俺達一年生の教室は三階で、職員室は一階にある。
早歩きで階段を上がってきたのだろう、白い頬が少し紅潮して、汗ばむ肌がなんだか色っぽい。
その姿に見惚れていると、ユキは不思議そうに首を傾げて俺の顔を覗き込んできた。
俺を見つめる大きくて丸い瞳がぱちぱちと瞬きをする。顔にかかる銀色の髪をかき上げながら、恥ずかしそうにしている仕草がとても可愛らしい。
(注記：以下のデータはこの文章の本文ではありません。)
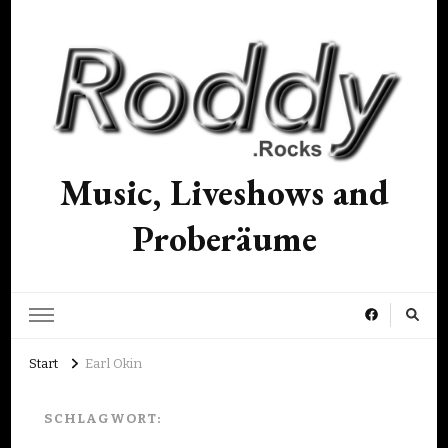
Music, Liveshows and
Proberäume
Start
Earl Okin
SCHLAGWORT:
「どうしました……? 晴くんからじっと見つめられちゃうと、わたし、その……」
「ご、ごめん。何でもないんだ。それより昼食だったな、おすすめの場所があるんだけど一緒に行こうか」
「は、はいっ。晴くんとのお弁当、ずっと心待ちにしていたんですよ」
「俺もだよ。ユキの手作り弁当に、ユキと一緒のお昼休みだからな。楽しみで仕方がない」
嬉しさを堪えきれない表情でユキは何度も頷いた。
他の誰もがユキと一緒に昼食を食べたいと願っているはずなのに、ユキはいつだって俺を一番に優先してくれる。
学校一の人気者を独り占め出来る優越感に浸りながら、俺はユキと一緒に教室を出て校舎の最上階へと向かった。